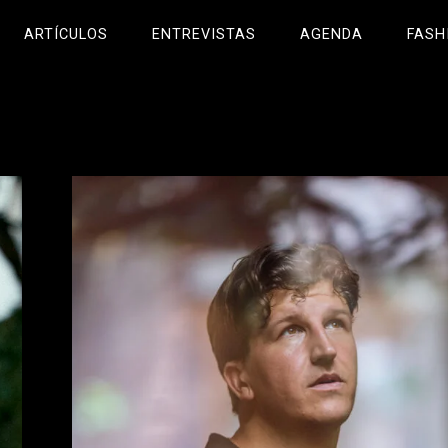
ARTÍCULOS
ENTREVISTAS
AGENDA
FASH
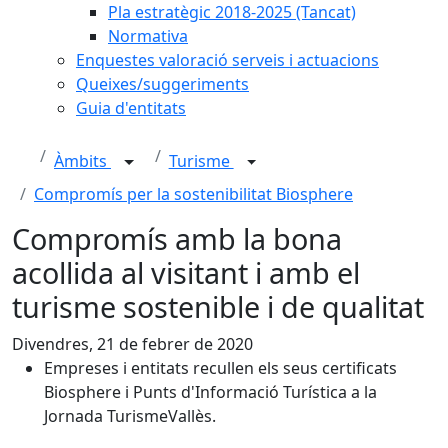
Pla estratègic 2018-2025 (Tancat)
Normativa
Enquestes valoració serveis i actuacions
Queixes/suggeriments
Guia d'entitats
Àmbits
Turisme
Compromís per la sostenibilitat Biosphere
Compromís amb la bona
acollida al visitant i amb el
turisme sostenible i de qualitat
Divendres, 21 de febrer de 2020
Empreses i entitats recullen els seus certificats
Biosphere i Punts d'Informació Turística a la
Jornada TurismeVallès.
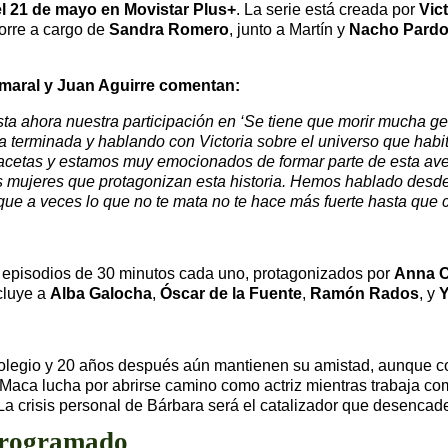
el 21 de mayo en Movistar Plus+
. La serie está creada por
Vic
orre a cargo de
Sandra Romero
, junto a Martín y
Nacho Pard
Amaral y Juan Aguirre comentan:
a ahora nuestra participación en ‘Se tiene que morir mucha g
era terminada y hablando con Victoria sobre el universo que hab
cetas y estamos muy emocionados de formar parte de esta avent
res mujeres que protagonizan esta historia. Hemos hablado desde
orque a veces lo que no te mata no te hace más fuerte hasta que
 episodios de 30 minutos cada uno, protagonizados por
Anna C
ncluye a
Alba Galocha
,
Óscar de la Fuente
,
Ramón Rados
, y
Y
olegio y 20 años después aún mantienen su amistad, aunque con
 Maca lucha por abrirse camino como actriz mientras trabaja c
La crisis personal de Bárbara será el catalizador que desencad
 programado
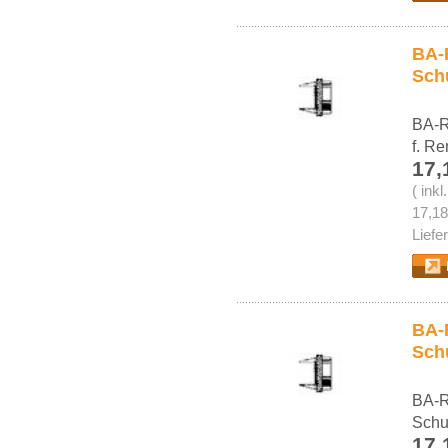
BA-
Sch
BA-R
f. R
17,
( ink
17,18
Liefe
BA-R
Sch
BA-R
Schu
17,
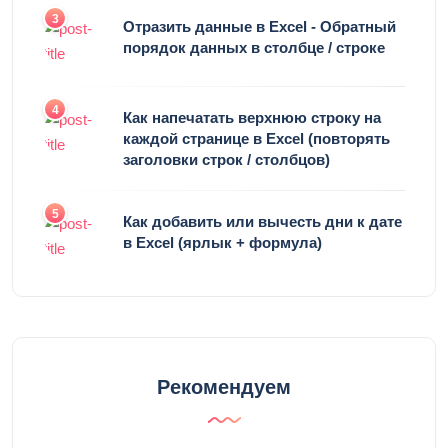
3
Отразить данные в Excel - Обратный
порядок данных в столбце / строке
4
Как напечатать верхнюю строку на
каждой странице в Excel (повторять
заголовки строк / столбцов)
5
Как добавить или вычесть дни к дате
в Excel (ярлык + формула)
Рекомендуем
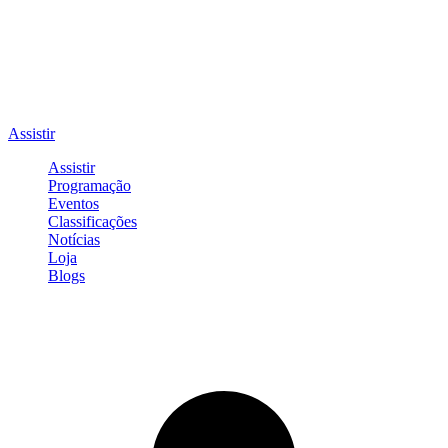
Assistir
Assistir
Programação
Eventos
Classificações
Notícias
Loja
Blogs
Entrar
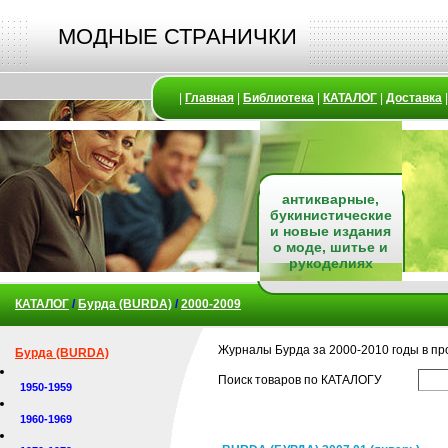
МОДНЫЕ СТРАНИЧКИ
|
Главная
|
Библиотека
|
КАТАЛОГ
|
Доставка
антикварные,
букинистические
и новые издания
о моде, шитье и
рукоделиях
КАТАЛОГ
/
Бурда (BURDA)
/
2000-2009
Журналы Бурда за 2000-2010 годы в п
Бурда (BURDA)
Поиск товаров по КАТАЛОГУ
1950-1959
1960-1969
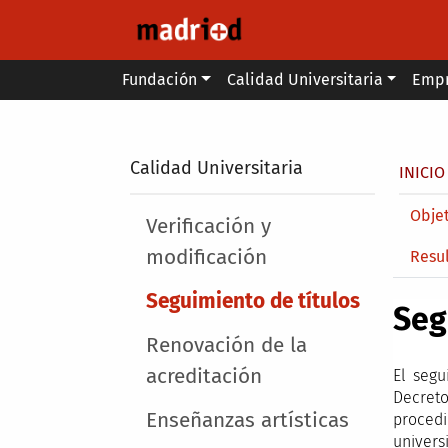
Pasar al contenido principal
Main menu
Fundación
Calidad Universitaria
Emp
Secondary breadcrumb
Calidad Universitaria
Sobr
INICIO
Main 
Objet
Main menu
Verificación y
modificación
Resu
Seguimiento de títulos
Seg
Renovación de la
acreditación
El segu
Decreto
Enseñanzas artísticas
procedi
univers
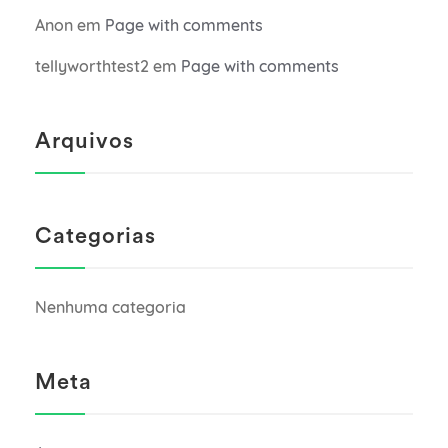
Anon
em
Page with comments
tellyworthtest2
em
Page with comments
Arquivos
Categorias
Nenhuma categoria
Meta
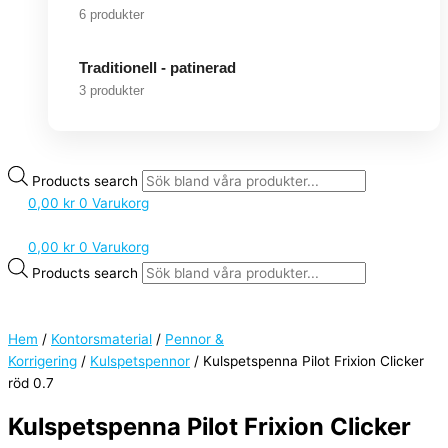
6 produkter
Traditionell - patinerad
3 produkter
Products search
0,00
kr
0
Varukorg
0,00
kr
0
Varukorg
Products search
Hem
/
Kontorsmaterial
/
Pennor &
Korrigering
/
Kulspetspennor
/ Kulspetspenna Pilot Frixion Clicker
röd 0.7
Kulspetspenna Pilot Frixion Clicker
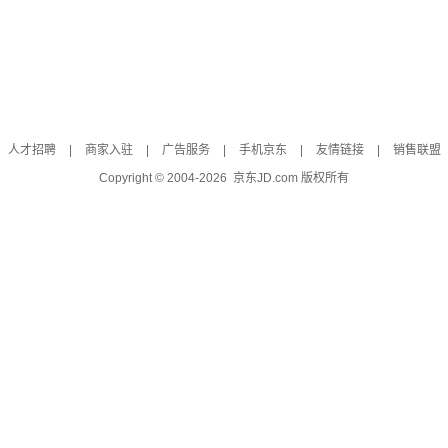
人才招聘
|
商家入驻
|
广告服务
|
手机京东
|
友情链接
|
销售联盟
Copyright © 2004-
2026
京东JD.com 版权所有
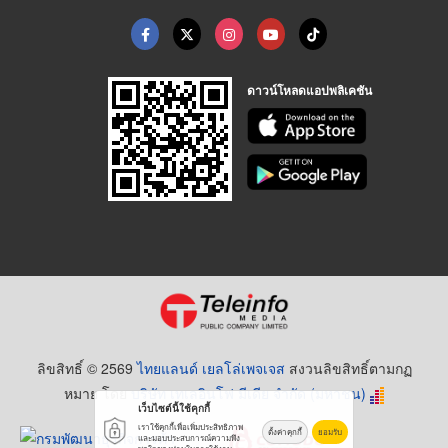
ดาวน์โหลดแอปพลิเคชัน
ลิขสิทธิ์ © 2569
ไทยแลนด์ เยลโล่เพจเจส
สงวนลิขสิทธิ์ตามกฏ
หมาย โดย
บริษัท เทเลอินโฟ มีเดีย จำกัด (มหาชน)
เว็บไซต์นี้ใช้คุกกี้
เราใช้คุกกี้เพื่อเพิ่มประสิทธิภาพ
ตั้งค่าคุกกี้
ยอมรับ
และมอบประสบการณ์ความพึง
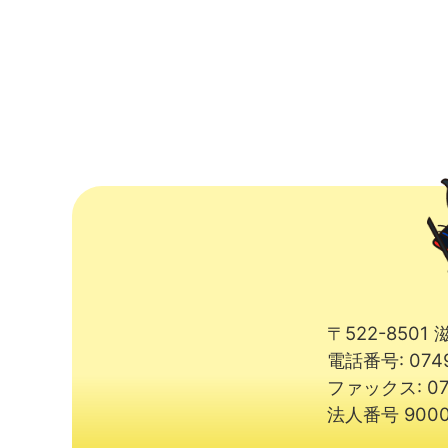
〒522-850
電話番号: 074
ファックス: 07
法人番号 9000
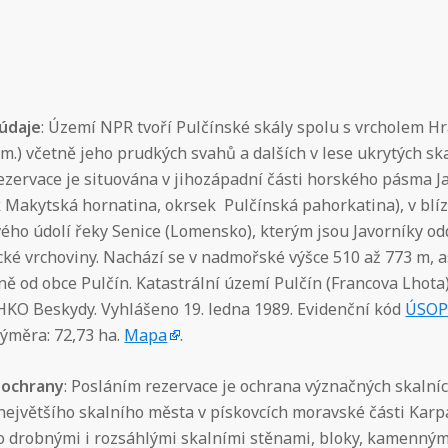
 údaje
: Území NPR tvoří Pulčínské skály spolu s vrcholem H
 m.) včetně jeho prudkých svahů a dalších v lese ukrytých sk
ezervace je situována v jihozápadní části horského pásma J
 Makytská hornatina, okrsek Pulčínská pahorkatina), v blíz
ého údolí řeky Senice (Lomensko), kterým jsou Javorníky o
cké vrchoviny. Nachází se v nadmořské výšce 510 až 773 m, a
ě od obce Pulčín. Katastrální území Pulčín (Francova Lhota)
HKO Beskydy. Vyhlášeno 19. ledna 1989. Evidenční kód
ÚSO
ýměra: 72,73 ha.
Mapa
.
 ochrany
: Posláním rezervace je ochrana význačných skalní
největšího skalního města v pískovcích moravské části Karpa
no drobnými i rozsáhlými skalními stěnami, bloky, kamenný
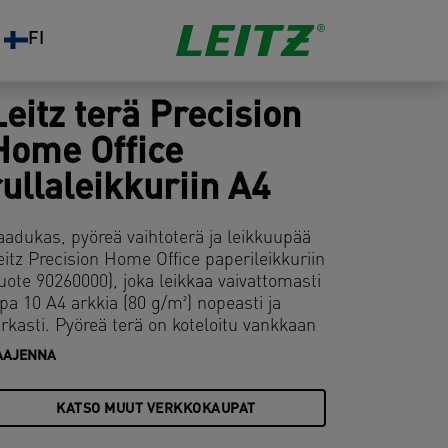
FI
Leitz terä Precision
Home Office
rullaleikkuriin A4
aadukas, pyöreä vaihtoterä ja leikkuupää
eitz Precision Home Office paperileikkuriin
tuote 90260000), joka leikkaa vaivattomasti
opa 10 A4 arkkia (80 g/m²) nopeasti ja
arkasti. Pyöreä terä on koteloitu vankkaan
eikkuupäähän, joten se on turvallinen
AAJENNA
aikissa päivittäisissä
aperinleikkaustehtävissä kotona,
KATSO MUUT VERKKOKAUPAT
oimistossa tai luokkahuoneessa. Terän
aihtaminen on nopeaa ja helppoa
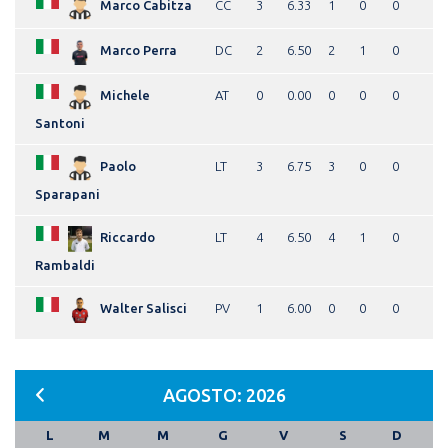
Marco Cabitza
CC
3
6.33
1
0
0
Marco Perra
DC
2
6.50
2
1
0
Michele
AT
0
0.00
0
0
0
Santoni
Paolo
LT
3
6.75
3
0
0
Sparapani
Riccardo
LT
4
6.50
4
1
0
Rambaldi
Walter Salisci
PV
1
6.00
0
0
0
AGOSTO: 2026
L
M
M
G
V
S
D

◆ ◆ ◆

Your task ▸ Write the listing above out again exactly, but not the images it holds.

Answer for the task ▸
ARTÍCULOS
ENTREVISTAS
AGENDA
FASH
Pla estratègic 2018-2025 (Tancat)
Normativa
Enquestes valoració serveis i actuacions
Queixes/suggeriments
Guia d'entitats
Àmbits
Turisme
Compromís per la sostenibilitat Biosphere
Compromís amb la bona
acollida al visitant i amb el
turisme sostenible i de qualitat
Divendres, 21 de febrer de 2020
Empreses i entitats recullen els seus certificats
Biosphere i Punts d'Informació Turística a la
Jornada TurismeVallès.
el 21 de mayo en Movistar Plus+
. La serie está creada por
Vic
orre a cargo de
Sandra Romero
, junto a Martín y
Nacho Pard
Amaral y Juan Aguirre comentan:
a ahora nuestra participación en ‘Se tiene que morir mucha g
era terminada y hablando con Victoria sobre el universo que hab
cetas y estamos muy emocionados de formar parte de esta avent
res mujeres que protagonizan esta historia. Hemos hablado desde
orque a veces lo que no te mata no te hace más fuerte hasta que
 episodios de 30 minutos cada uno, protagonizados por
Anna C
ncluye a
Alba Galocha
,
Óscar de la Fuente
,
Ramón Rados
, y
Y
olegio y 20 años después aún mantienen su amistad, aunque con
 Maca lucha por abrirse camino como actriz mientras trabaja c
La crisis personal de Bárbara será el catalizador que desencad
 programado
BA-
Sch
BA-R
f. R
17,
( ink
17,18
Liefe
BA-R
Sch
BA-R
Schu
17,
3
Отразить данные в Excel - Обратный
порядок данных в столбце / строке
4
Как напечатать верхнюю строку на
каждой странице в Excel (повторять
заголовки строк / столбцов)
5
Как добавить или вычесть дни к дате
в Excel (ярлык + формула)
Рекомендуем
Assistir
Assistir
Programação
Eventos
Classificações
Notícias
Loja
Blogs
Entrar
МОДНЫЕ СТРАНИЧКИ
|
Главная
|
Библиотека
|
КАТАЛОГ
|
Доставка
антикварные,
букинистические
и новые издания
о моде, шитье и
рукоделиях
КАТАЛОГ
/
Бурда (BURDA)
/
2000-2009
Журналы Бурда за 2000-2010 годы в п
Бурда (BURDA)
Поиск товаров по КАТАЛОГУ
1950-1959
1960-1969
Pasar al contenido principal
Main menu
Fundación
Calidad Universitaria
Emp
Secondary breadcrumb
Calidad Universitaria
Sobr
INICIO
Main 
Objet
Main menu
Verificación y
modificación
Resu
Seguimiento de títulos
Seg
Renovación de la
acreditación
El segu
Decreto
Enseñanzas artísticas
procedi
univers
Anon
em
Page with comments
tellyworthtest2
em
Page with comments
Arquivos
Categorias
Nenhuma categoria
Meta
6 produkter
Traditionell - patinerad
3 produkter
Products search
0,00
kr
0
Varukorg
0,00
kr
0
Varukorg
Products search
Hem
/
Kontorsmaterial
/
Pennor &
Korrigering
/
Kulspetspennor
/ Kulspetspenna Pilot Frixion Clicker
röd 0.7
Kulspetspenna Pilot Frixion Clicker
人才招聘
|
商家入驻
|
广告服务
|
手机京东
|
友情链接
|
销售联盟
Copyright © 2004-
2026
京东JD.com 版权所有
ดาวน์โหลดแอปพลิเคชัน
ลิขสิทธิ์ © 2569
ไทยแลนด์ เยลโล่เพจเจส
สงวนลิขสิทธิ์ตามกฏ
หมาย โดย
บริษัท เทเลอินโฟ มีเดีย จำกัด (มหาชน)
เว็บไซต์นี้ใช้คุกกี้
เราใช้คุกกี้เพื่อเพิ่มประสิทธิภาพ
ตั้งค่าคุกกี้
ยอมรับ
และมอบประสบการณ์ความพึง
〒522-850
電話番号: 074
ファックス: 07
法人番号 9000
 údaje
: Území NPR tvoří Pulčínské skály spolu s vrcholem H
 m.) včetně jeho prudkých svahů a dalších v lese ukrytých sk
ezervace je situována v jihozápadní části horského pásma J
 Makytská hornatina, okrsek Pulčínská pahorkatina), v blíz
ého údolí řeky Senice (Lomensko), kterým jsou Javorníky o
cké vrchoviny. Nachází se v nadmořské výšce 510 až 773 m, a
ě od obce Pulčín. Katastrální území Pulčín (Francova Lhota)
HKO Beskydy. Vyhlášeno 19. ledna 1989. Evidenční kód
ÚSO
ýměra: 72,73 ha.
Mapa
.
 ochrany
: Posláním rezervace je ochrana význačných skalní
největšího skalního města v pískovcích moravské části Karpa
no drobnými i rozsáhlými skalními stěnami, bloky, kamenný
FI
Leitz terä Precision
Home Office
rullaleikkuriin A4
aadukas, pyöreä vaihtoterä ja leikkuupää
eitz Precision Home Office paperileikkuriin
tuote 90260000), joka leikkaa vaivattomasti
opa 10 A4 arkkia (80 g/m²) nopeasti ja
arkasti. Pyöreä terä on koteloitu vankkaan
eikkuupäähän, joten se on turvallinen
AAJENNA
aikissa päivittäisissä
aperinleikkaustehtävissä kotona,
KATSO MUUT VERKKOKAUPAT
oimistossa tai luokkahuoneessa. Terän
aihtaminen on nopeaa ja helppoa
Marco Cabitza
CC
3
6.33
1
0
0
Marco Perra
DC
2
6.50
2
1
0
Michele
AT
0
0.00
0
0
0
Santoni
Paolo
LT
3
6.75
3
0
0
Sparapani
Riccardo
LT
4
6.50
4
1
0
Rambaldi
Walter Salisci
PV
1
6.00
0
0
0
AGOSTO: 2026
L
M
M
G
V
S
D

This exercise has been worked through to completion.